» Records shown
^^^^^^^^^^^^^^^^

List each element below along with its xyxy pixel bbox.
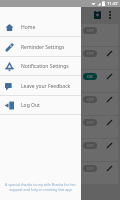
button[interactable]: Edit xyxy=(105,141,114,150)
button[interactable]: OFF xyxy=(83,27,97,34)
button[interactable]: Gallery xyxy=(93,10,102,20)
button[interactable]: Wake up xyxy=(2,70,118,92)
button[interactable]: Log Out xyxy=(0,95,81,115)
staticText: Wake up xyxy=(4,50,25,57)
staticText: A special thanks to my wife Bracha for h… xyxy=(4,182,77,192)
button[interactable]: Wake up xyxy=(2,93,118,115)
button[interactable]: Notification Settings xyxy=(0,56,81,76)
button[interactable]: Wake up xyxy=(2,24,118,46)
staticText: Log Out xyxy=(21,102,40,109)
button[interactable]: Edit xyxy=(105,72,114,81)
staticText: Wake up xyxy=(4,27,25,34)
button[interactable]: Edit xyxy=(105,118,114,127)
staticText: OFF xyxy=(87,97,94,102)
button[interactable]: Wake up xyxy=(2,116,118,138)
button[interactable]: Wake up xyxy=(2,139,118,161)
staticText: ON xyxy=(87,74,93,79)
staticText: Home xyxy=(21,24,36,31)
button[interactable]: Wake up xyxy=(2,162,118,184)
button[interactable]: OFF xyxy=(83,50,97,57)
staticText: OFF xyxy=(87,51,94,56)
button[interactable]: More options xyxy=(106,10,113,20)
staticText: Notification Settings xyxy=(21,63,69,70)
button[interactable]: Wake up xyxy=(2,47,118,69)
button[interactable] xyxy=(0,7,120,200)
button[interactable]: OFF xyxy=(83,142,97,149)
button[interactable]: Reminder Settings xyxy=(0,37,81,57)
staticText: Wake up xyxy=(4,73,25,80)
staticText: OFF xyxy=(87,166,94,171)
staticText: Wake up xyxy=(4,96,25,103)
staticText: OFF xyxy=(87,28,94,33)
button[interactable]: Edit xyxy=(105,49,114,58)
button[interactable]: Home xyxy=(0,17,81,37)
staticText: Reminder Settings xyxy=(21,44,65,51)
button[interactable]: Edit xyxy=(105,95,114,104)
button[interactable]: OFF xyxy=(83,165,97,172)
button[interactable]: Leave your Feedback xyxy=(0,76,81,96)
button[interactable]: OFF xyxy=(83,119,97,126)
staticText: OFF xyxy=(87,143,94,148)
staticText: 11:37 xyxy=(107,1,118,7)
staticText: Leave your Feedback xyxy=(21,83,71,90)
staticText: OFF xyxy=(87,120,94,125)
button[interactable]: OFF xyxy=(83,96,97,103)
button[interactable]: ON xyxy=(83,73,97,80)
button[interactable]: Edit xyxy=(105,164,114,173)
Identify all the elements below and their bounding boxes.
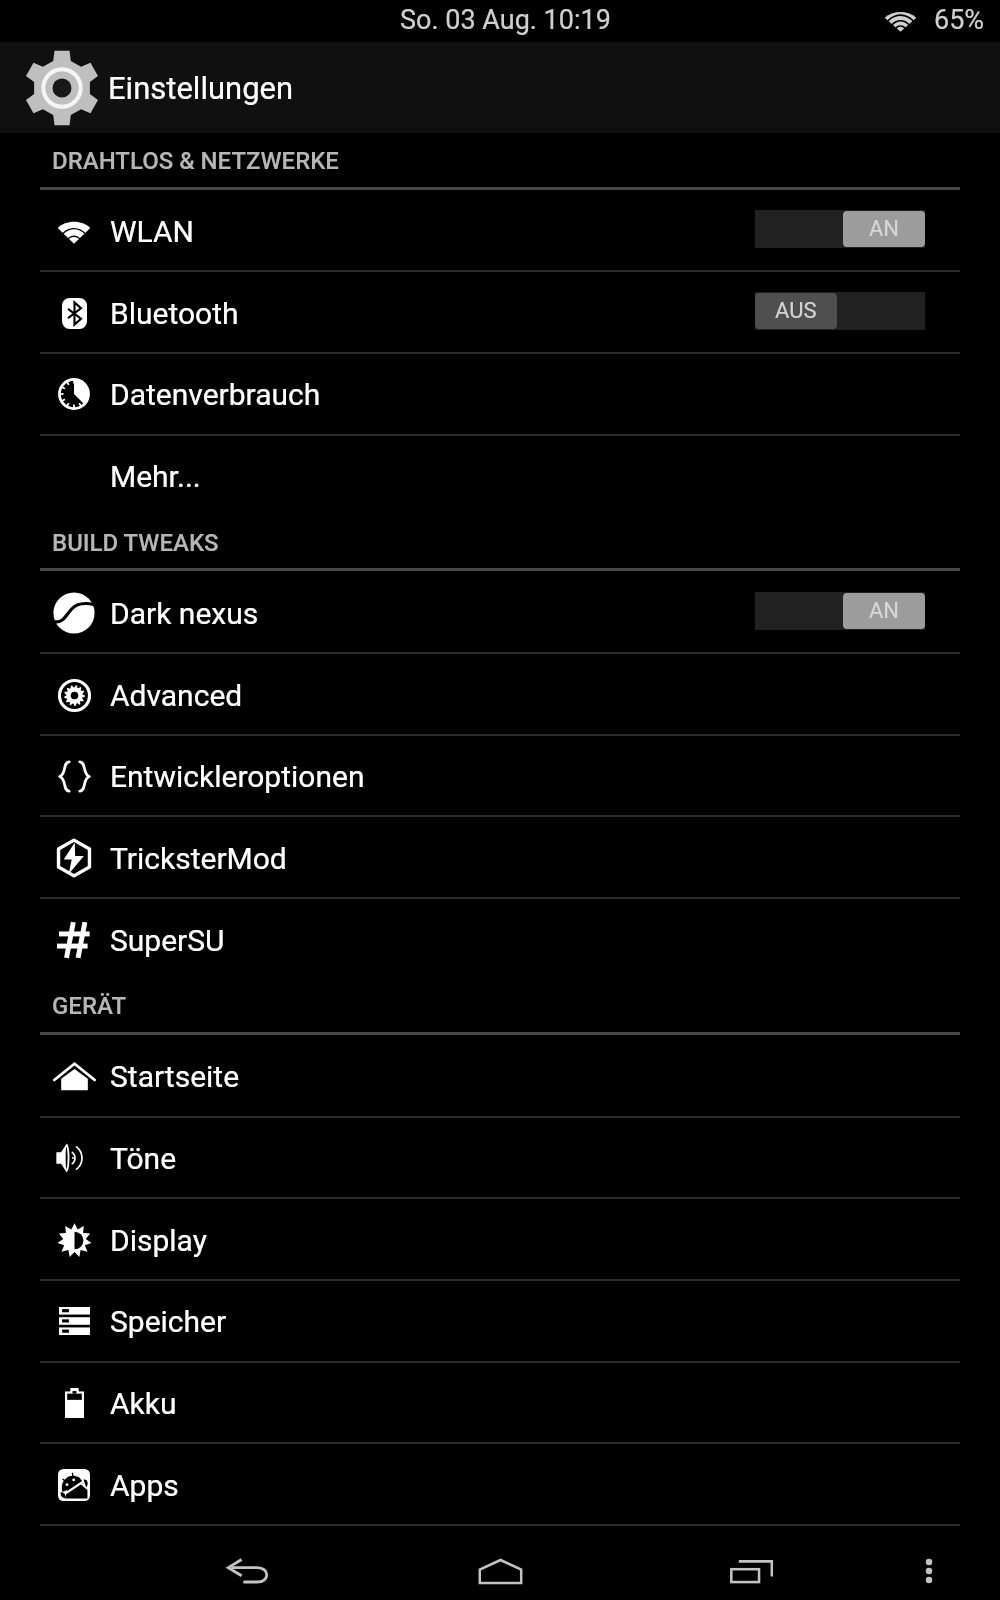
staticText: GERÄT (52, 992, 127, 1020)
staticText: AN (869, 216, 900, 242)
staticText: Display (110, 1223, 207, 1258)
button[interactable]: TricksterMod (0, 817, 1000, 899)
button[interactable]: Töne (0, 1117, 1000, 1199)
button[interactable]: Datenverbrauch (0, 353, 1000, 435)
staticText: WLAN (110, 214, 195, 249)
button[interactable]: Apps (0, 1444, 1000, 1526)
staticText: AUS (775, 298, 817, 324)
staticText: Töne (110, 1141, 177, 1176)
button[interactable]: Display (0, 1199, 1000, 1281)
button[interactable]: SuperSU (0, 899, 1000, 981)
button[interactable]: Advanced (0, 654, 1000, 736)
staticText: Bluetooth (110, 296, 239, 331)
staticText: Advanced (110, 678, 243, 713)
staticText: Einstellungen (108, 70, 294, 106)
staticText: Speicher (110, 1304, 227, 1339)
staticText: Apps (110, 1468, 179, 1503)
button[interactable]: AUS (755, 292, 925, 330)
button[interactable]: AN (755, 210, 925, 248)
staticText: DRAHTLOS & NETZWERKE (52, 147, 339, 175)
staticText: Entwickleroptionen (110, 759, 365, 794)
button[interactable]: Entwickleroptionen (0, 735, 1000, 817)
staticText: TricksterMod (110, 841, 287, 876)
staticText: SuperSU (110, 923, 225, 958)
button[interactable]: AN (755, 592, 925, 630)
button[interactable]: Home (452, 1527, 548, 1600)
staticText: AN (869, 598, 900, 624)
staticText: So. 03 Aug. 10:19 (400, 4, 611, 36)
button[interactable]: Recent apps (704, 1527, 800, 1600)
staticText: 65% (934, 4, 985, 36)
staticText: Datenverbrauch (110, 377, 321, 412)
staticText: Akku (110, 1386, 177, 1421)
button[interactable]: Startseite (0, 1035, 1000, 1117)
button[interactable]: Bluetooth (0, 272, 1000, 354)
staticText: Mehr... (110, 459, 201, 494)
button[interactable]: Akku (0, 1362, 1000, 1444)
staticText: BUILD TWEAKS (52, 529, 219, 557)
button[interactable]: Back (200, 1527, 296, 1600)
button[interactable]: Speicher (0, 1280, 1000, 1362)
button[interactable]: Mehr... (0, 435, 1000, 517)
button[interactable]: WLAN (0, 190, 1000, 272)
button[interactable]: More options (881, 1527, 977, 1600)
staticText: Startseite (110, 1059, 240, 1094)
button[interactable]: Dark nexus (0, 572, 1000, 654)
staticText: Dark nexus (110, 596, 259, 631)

^^^^^^^^^^^^^^^^

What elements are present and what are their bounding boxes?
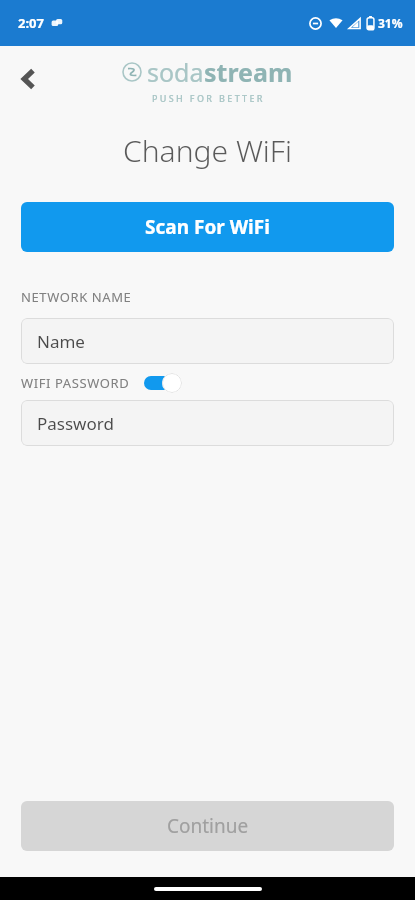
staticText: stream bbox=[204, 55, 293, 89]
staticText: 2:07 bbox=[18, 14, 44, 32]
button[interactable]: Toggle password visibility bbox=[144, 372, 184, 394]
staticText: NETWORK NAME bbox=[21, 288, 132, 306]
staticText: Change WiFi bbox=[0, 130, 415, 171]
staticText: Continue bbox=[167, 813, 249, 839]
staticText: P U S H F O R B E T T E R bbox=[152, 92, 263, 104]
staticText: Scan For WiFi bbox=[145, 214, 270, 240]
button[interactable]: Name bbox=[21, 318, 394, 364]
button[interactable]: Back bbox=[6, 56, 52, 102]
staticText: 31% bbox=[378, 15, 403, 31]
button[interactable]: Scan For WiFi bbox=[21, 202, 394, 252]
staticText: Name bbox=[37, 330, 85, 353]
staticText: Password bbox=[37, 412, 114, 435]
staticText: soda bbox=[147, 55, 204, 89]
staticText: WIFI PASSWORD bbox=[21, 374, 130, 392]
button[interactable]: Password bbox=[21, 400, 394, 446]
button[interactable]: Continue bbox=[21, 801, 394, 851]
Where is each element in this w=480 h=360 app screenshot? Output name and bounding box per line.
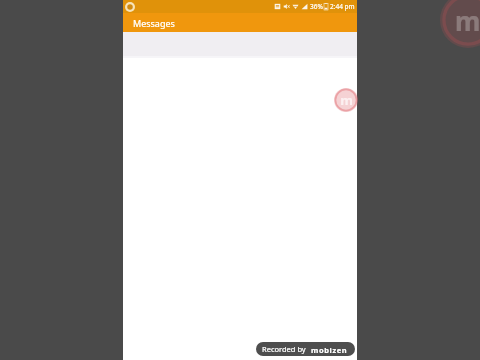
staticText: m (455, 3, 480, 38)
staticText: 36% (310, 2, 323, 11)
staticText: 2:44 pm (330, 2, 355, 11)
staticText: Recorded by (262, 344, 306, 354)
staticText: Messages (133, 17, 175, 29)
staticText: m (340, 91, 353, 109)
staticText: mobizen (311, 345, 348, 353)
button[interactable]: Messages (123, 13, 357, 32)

^^^^^^^^^^^^^^^^

» Task instructions
What lines of the material above hold the string "Mehr"? Please copy them.

» Problem solution
staticText: Mehr... (110, 459, 201, 494)
button[interactable]: Mehr... (0, 435, 1000, 517)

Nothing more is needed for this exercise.